So caster, how many teenagers have you interveiwed? I went to normal school and I had a major problem with authority, delt with confrontation badly, did and still do have a problem with nosy inviroments.
So school did me a lot of good didn't it.
School sets out to educate children but it falls short of this for many children in lots of different ways, do you ask at your interviews if they can read and write? Have you seen the fingers of children leaving school unable too, I was one of them.

Caster8 Tue 13-Aug-13 20:15:32

I dont see how your post is of any relevance to what I have written.
You having those problems are not helpful to you are they.

Saracen Tue 13-Aug-13 21:01:19

Well, Caster8, your expectations reflect your background and your assumptions. As you've said, you haven't seen home education up close nor have you met many young people who are/were home educated. Nevertheless, you appear quite unwilling to question whether you may be mistaken. You seem reluctant to accept the firsthand experience of those who know hundreds of young people who have been HE. Under the circumstances, I don't really see how anyone could change your mind. Perhaps one day a job applicant will, if he has the patience and good humour to get past your preconceptions.
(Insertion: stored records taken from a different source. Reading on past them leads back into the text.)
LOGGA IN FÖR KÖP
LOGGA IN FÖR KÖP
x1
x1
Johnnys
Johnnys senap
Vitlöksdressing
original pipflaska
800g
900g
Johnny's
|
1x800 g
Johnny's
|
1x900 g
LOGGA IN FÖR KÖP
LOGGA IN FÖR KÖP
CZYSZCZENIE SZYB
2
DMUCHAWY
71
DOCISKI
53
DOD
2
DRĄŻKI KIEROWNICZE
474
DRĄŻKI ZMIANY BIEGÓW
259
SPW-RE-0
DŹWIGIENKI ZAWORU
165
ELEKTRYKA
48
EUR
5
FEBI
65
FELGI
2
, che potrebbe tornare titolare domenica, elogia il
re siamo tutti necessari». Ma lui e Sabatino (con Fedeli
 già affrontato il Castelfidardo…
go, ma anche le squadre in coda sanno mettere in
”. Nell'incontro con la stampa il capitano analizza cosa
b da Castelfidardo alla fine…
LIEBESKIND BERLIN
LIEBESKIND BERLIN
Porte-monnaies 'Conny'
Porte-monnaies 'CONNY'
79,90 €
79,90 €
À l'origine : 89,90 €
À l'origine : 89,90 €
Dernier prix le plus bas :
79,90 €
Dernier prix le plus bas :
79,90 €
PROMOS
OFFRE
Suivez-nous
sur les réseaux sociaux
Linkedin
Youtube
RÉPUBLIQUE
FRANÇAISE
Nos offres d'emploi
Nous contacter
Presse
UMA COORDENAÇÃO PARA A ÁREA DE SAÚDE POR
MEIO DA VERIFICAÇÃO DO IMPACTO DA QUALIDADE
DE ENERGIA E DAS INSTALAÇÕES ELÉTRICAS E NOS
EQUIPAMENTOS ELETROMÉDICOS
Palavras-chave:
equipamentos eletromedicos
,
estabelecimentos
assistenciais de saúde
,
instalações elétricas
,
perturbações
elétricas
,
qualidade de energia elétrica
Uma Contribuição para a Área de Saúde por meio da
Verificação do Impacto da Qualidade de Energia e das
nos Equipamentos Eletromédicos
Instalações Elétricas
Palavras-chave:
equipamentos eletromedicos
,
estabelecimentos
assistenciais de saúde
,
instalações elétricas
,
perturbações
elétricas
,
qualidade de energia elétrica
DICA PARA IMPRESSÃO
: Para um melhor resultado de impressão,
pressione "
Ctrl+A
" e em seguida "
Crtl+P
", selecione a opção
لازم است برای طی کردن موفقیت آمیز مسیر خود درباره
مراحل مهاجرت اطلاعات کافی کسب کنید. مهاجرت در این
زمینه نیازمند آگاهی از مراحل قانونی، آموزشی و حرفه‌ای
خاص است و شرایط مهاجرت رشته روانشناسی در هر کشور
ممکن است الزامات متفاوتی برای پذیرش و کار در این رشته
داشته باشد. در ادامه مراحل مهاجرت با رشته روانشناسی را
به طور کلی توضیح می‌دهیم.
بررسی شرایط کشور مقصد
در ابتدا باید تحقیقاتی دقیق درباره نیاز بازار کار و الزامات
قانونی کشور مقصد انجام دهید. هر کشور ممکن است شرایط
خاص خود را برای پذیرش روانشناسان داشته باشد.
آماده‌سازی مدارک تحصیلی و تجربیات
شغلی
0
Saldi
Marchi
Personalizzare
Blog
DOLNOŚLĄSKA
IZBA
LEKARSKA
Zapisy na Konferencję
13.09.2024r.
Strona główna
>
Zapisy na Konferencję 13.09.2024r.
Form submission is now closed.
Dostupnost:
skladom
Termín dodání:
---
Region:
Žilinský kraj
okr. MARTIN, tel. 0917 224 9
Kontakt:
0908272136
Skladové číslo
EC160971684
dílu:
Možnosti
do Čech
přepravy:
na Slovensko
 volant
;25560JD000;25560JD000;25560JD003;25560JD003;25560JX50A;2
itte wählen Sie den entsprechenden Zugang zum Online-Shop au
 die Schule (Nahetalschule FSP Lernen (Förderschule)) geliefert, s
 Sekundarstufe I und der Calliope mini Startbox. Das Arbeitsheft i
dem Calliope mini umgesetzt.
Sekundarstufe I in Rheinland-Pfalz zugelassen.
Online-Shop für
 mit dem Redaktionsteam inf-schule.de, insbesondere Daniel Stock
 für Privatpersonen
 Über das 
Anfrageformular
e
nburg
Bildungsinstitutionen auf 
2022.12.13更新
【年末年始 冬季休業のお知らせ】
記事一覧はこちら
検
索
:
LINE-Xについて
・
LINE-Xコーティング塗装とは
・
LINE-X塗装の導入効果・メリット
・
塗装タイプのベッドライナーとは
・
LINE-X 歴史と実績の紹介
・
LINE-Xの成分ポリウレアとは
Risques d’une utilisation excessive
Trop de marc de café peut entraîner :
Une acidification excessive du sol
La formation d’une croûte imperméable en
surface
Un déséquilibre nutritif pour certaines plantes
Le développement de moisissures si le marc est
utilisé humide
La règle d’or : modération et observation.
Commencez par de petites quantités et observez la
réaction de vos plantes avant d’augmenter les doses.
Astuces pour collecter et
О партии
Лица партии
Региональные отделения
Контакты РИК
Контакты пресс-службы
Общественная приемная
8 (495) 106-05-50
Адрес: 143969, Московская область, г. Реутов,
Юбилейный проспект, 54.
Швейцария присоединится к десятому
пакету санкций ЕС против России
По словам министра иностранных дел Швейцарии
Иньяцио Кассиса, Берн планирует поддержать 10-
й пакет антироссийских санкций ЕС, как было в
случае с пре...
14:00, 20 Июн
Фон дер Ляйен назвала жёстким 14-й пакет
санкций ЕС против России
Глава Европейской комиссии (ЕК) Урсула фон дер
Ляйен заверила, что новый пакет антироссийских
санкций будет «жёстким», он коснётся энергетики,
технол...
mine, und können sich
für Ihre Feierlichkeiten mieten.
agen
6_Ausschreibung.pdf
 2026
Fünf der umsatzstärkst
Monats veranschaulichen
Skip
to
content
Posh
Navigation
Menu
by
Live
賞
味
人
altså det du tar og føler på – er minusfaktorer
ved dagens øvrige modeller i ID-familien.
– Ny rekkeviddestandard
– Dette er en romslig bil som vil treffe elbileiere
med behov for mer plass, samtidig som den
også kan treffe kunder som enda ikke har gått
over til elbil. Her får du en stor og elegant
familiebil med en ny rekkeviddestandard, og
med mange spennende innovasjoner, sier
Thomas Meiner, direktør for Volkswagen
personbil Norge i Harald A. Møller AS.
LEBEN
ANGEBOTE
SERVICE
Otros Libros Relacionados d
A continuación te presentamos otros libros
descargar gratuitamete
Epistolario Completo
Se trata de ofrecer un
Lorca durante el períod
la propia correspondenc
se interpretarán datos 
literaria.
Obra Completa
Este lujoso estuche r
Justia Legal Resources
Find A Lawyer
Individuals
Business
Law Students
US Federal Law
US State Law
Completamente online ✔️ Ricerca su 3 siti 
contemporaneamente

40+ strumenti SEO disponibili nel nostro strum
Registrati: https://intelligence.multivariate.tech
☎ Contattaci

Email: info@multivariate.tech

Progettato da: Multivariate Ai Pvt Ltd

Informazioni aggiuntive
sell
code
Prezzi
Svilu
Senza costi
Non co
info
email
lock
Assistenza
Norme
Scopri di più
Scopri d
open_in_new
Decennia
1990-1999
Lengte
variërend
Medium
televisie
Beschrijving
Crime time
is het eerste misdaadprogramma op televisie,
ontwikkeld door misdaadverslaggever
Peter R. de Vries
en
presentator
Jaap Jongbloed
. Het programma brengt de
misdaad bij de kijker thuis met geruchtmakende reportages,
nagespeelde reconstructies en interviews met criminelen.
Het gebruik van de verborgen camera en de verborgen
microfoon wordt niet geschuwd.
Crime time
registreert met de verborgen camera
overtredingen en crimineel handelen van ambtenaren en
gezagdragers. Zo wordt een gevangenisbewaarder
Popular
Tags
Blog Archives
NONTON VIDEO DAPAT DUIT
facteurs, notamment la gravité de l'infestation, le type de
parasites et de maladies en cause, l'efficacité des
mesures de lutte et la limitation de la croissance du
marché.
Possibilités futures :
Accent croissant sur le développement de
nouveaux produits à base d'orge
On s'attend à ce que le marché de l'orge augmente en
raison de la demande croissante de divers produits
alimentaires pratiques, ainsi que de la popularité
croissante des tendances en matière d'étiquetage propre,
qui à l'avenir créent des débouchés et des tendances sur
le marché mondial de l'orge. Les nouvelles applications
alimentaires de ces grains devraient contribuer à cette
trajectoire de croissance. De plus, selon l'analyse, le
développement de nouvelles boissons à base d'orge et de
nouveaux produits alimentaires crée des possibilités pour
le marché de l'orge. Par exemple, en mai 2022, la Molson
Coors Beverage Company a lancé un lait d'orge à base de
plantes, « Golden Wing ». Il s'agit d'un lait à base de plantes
I suppose a prospective employer who knows about home education might make some equally offensive generalisations about job applicants who were educated at school. Such an employer might want to know, for example:

1. are you unduly intimidated by or resentful of people in positions of authority, because you are accustomed to being treated without respect?
2. have you managed to find time to discover what interests you outside of the prescribed curriculum?
3. are you able to make productive use of unstructured time in order to identify work which needs to be done, or will you only do what you have been specifically told to do?
4. do you know how to take the initiative and ask relevant questions to understand the task and the priorities of the company, or are you used to having everything spelled out for you?

and so on.

I suppose at the end of the day it is fortunate that you don't need to be convinced of the viability of home education, since you aren't considering it for your own children. Parents who are considering the option will, if they are concerned, be inclined to go and actually meet some of these alleged socially-challenged misfits and see for themselves whether there is any truth to your notions.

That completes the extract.